Notícias

Conheça a grotesca revista íntima sofrida por familiares de presos em todo país

dez 08, 2014 ittc

Domingo de manhã é palco para um cenário comum no Centro de Detenção Provisória de Pinheiros na região Oeste de São Paulo. Sentadas na calçada em frente ao presídio, mulheres, em sua maioria, sentam numa espera infindável. Crianças, mães, idosos, esposas e alguns homens usam do dia de descanso semanal para ver aqueles que não enxergam outra paisagem que não os altos muros em frente à Marginal Pinheiros.

Para os visitantes o dia começou mais cedo.
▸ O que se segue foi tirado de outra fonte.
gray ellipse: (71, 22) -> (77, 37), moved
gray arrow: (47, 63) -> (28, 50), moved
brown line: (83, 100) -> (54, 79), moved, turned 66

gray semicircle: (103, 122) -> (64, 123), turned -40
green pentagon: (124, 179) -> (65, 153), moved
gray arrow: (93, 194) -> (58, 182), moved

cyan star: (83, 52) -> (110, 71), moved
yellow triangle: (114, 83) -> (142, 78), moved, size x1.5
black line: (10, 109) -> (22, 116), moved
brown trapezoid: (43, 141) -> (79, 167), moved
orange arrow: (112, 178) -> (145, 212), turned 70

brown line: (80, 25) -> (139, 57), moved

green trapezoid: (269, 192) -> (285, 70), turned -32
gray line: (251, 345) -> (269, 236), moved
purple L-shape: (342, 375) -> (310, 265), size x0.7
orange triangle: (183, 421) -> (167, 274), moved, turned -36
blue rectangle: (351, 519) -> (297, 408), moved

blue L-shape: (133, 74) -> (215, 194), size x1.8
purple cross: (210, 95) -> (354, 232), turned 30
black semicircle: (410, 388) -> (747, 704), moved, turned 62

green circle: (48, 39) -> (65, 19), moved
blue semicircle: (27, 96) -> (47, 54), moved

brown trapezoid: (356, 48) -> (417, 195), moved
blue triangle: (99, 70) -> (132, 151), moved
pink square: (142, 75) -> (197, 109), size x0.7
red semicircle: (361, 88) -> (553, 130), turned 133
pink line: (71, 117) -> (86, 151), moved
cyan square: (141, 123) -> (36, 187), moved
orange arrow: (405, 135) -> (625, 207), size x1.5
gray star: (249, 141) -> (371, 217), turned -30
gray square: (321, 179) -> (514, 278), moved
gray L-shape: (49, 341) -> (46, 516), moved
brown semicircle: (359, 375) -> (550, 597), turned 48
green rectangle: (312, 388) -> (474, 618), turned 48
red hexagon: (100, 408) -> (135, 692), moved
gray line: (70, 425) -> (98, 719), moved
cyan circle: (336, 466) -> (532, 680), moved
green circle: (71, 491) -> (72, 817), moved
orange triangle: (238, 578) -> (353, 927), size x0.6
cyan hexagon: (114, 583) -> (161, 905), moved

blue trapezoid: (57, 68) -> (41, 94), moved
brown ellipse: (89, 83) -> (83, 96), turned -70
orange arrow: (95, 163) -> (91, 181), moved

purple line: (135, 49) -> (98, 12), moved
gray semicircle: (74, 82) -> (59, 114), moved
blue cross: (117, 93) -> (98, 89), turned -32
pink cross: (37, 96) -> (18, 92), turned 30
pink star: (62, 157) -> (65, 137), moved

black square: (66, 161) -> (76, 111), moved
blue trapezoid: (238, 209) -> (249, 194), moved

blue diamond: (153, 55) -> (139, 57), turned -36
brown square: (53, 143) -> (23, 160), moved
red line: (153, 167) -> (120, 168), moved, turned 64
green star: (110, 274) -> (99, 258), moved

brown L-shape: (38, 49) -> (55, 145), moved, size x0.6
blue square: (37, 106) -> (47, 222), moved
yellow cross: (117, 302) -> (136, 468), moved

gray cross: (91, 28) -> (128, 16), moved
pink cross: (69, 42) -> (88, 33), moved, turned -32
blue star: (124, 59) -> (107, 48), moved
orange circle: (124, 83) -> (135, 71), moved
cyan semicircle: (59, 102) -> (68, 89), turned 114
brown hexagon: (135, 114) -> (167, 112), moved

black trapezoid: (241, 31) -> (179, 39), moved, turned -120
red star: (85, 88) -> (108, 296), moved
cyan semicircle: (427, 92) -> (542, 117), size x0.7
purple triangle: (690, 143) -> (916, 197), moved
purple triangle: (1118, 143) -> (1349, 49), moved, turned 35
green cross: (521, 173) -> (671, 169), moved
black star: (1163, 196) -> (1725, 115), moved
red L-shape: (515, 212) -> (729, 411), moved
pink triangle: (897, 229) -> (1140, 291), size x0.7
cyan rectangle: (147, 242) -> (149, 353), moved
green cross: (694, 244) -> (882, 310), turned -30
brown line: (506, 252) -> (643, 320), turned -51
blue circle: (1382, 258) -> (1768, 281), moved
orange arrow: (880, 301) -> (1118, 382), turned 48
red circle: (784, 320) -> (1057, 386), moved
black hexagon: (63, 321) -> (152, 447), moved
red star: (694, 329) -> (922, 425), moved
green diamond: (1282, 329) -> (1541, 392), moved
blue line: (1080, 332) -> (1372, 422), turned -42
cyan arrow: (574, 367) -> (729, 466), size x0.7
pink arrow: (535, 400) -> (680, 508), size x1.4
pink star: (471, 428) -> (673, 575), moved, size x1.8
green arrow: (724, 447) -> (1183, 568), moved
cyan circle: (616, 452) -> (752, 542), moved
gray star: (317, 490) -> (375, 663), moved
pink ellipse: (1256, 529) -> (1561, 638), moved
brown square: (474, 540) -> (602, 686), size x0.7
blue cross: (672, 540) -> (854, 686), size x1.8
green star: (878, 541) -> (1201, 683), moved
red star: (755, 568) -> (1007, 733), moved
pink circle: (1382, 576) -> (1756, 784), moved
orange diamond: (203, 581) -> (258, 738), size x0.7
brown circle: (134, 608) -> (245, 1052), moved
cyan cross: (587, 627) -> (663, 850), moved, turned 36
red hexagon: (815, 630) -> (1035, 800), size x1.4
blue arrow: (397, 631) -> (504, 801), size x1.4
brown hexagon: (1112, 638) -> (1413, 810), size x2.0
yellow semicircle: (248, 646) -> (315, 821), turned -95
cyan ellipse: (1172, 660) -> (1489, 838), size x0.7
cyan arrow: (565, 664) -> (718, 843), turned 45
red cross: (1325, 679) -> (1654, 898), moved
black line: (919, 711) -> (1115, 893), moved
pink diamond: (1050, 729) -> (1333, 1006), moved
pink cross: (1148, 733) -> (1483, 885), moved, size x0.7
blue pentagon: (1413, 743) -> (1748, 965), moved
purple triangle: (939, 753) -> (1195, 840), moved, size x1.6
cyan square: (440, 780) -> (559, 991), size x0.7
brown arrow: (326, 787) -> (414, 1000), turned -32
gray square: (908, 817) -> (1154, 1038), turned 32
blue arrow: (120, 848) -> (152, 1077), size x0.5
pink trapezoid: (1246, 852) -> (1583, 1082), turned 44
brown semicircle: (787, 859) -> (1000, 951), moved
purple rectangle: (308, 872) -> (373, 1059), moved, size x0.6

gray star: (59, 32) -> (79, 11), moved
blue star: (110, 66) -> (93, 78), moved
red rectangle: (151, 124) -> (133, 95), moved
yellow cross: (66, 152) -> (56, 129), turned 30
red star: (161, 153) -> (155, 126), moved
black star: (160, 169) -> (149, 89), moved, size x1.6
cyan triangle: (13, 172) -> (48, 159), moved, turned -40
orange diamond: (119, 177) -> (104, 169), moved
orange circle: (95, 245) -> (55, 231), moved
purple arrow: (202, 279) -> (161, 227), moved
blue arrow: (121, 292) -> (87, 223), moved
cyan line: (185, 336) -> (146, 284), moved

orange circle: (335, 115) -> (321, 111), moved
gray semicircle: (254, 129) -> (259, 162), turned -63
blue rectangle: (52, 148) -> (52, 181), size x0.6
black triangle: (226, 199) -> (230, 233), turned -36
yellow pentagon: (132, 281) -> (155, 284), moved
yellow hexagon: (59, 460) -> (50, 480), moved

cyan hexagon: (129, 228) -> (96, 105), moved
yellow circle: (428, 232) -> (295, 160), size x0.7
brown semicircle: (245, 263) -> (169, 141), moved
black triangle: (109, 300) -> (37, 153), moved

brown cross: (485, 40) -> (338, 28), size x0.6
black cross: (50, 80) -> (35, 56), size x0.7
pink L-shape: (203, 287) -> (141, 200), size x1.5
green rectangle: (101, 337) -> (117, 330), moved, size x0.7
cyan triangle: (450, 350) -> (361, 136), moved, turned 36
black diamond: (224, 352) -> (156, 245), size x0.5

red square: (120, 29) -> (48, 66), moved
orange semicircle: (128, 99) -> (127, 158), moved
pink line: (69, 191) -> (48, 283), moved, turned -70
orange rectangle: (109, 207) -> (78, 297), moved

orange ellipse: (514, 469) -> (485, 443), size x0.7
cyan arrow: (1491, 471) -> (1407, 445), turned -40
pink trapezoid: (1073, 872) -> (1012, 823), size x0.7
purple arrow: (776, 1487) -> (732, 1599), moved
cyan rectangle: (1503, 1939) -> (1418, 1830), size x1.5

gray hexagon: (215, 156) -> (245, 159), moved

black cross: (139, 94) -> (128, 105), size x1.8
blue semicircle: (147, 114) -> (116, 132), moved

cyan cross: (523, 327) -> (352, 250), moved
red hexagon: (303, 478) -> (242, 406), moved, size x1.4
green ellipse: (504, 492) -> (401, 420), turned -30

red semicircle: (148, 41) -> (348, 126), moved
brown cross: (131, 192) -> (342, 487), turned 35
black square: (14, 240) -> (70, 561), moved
Quem quiser passar um bom tempo com o familiar se amontoa antes do nascer do sol. Aqueles que chegaram antes das quatro da manhã sequer utilizaram o transporte público; vieram de carro, carona, enfim, o que tivessem à sua disposição. Há uma pequena favela ao lado do presídio que vive do estacionamento dos familiares: o mínimo é R$ 10 para parar o carro.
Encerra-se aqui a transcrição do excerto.